## EXERCISE DATA
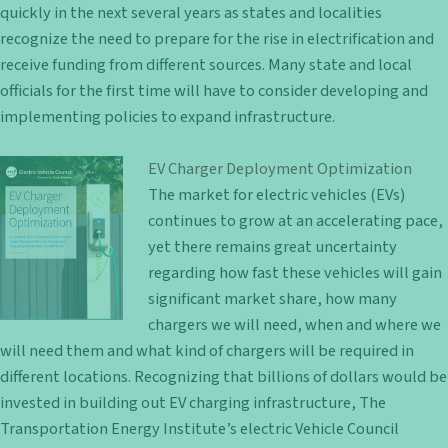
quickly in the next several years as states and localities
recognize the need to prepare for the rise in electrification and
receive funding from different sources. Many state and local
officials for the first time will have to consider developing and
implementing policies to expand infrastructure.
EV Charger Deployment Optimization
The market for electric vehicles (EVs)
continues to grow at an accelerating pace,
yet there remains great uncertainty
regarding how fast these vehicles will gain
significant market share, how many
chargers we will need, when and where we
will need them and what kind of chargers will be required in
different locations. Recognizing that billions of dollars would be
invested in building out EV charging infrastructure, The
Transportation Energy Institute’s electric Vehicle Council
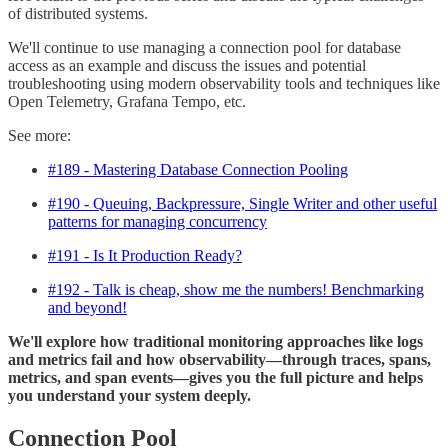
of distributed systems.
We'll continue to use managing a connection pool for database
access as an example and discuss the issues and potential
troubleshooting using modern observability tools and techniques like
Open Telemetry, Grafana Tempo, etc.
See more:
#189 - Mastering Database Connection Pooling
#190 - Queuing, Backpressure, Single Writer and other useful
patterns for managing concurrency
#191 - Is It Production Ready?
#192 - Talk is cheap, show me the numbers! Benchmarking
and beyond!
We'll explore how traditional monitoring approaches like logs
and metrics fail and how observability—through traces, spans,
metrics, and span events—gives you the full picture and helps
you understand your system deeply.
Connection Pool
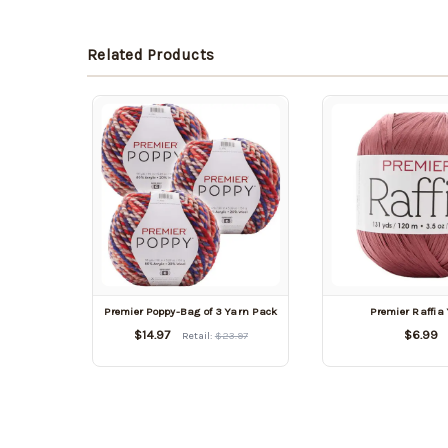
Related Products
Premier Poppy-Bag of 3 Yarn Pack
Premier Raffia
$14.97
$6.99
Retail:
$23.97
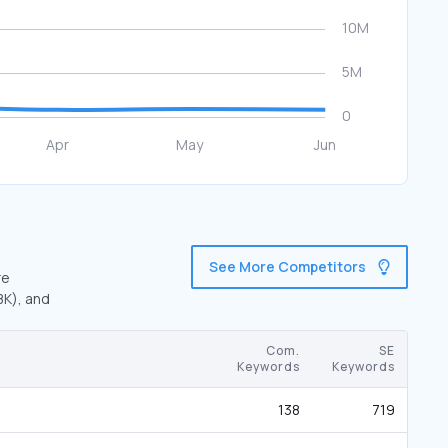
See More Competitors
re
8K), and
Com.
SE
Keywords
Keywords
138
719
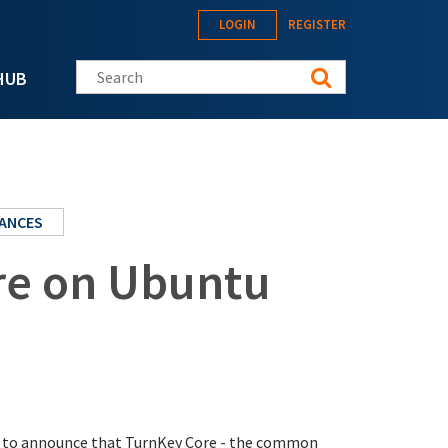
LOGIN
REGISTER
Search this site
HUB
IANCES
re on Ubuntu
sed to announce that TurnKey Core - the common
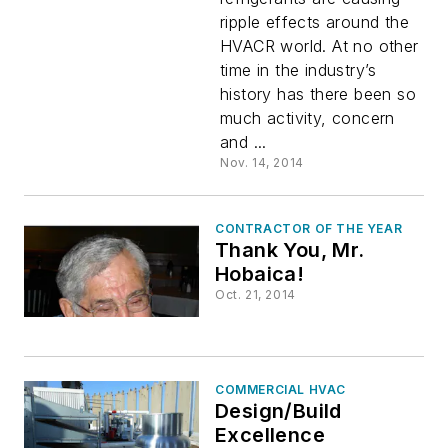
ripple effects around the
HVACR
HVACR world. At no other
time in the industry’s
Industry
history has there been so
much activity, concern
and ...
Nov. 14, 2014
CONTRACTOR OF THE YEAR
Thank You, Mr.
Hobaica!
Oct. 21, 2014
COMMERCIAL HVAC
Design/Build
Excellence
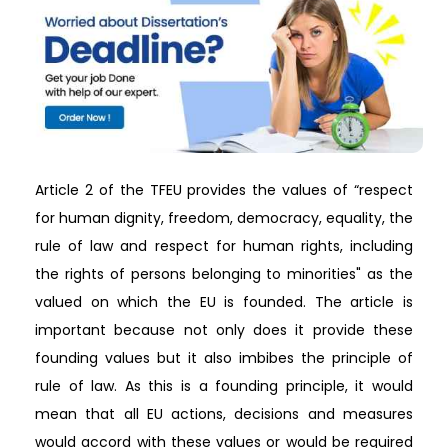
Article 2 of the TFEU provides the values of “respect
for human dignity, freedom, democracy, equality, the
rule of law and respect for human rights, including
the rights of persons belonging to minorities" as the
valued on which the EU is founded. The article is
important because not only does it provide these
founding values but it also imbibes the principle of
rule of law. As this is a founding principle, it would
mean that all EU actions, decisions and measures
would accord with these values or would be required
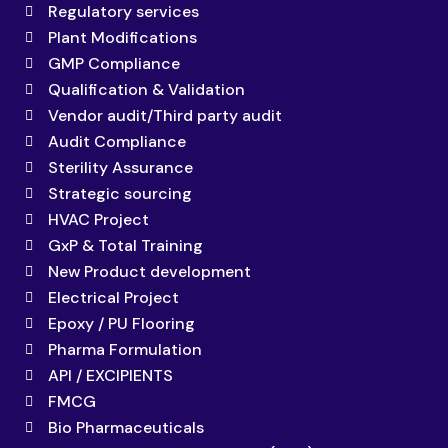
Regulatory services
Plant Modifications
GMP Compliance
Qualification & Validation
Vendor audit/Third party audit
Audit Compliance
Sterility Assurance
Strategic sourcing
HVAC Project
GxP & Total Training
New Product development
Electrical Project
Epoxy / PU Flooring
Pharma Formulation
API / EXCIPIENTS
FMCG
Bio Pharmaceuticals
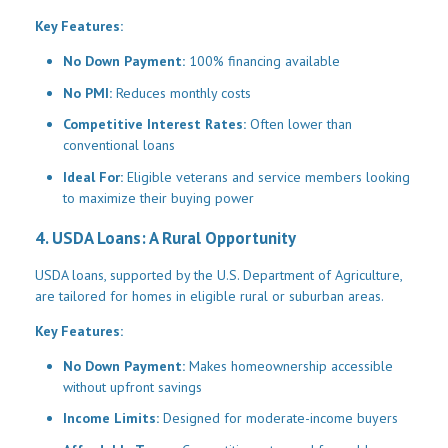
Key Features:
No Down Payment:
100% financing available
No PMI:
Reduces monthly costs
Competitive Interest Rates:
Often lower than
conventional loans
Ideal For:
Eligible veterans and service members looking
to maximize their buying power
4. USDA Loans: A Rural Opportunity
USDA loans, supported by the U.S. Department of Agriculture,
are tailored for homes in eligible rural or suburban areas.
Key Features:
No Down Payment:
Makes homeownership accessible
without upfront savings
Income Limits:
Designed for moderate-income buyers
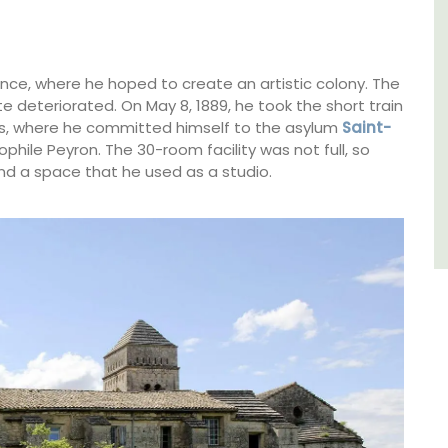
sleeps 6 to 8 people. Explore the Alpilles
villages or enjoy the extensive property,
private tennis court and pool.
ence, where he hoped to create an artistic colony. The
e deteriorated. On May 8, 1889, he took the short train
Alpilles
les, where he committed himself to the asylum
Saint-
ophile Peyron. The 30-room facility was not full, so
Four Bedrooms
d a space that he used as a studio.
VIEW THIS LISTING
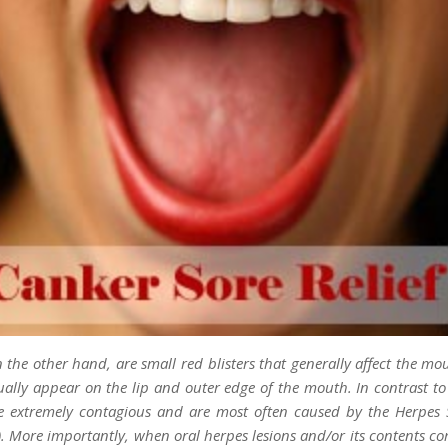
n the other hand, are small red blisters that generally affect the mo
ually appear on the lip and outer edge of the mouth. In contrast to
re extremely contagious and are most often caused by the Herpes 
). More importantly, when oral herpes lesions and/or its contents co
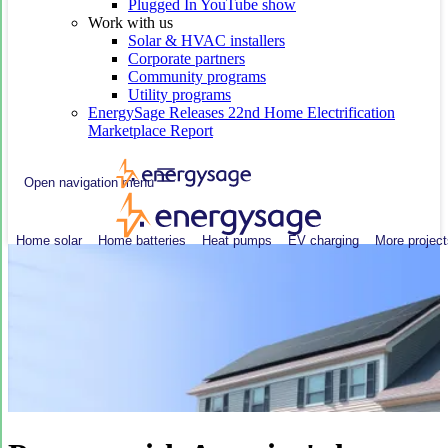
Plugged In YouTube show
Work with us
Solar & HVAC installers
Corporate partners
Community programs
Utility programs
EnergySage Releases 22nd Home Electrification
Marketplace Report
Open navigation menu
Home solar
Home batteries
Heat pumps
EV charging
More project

## ASSIGNMENT
Look through the entries above, and wherever a line holds the string "like", copy it.

## RESPONSE AREA
troubleshooting using modern observability tools and techniques like
We'll explore how traditional monitoring approaches like logs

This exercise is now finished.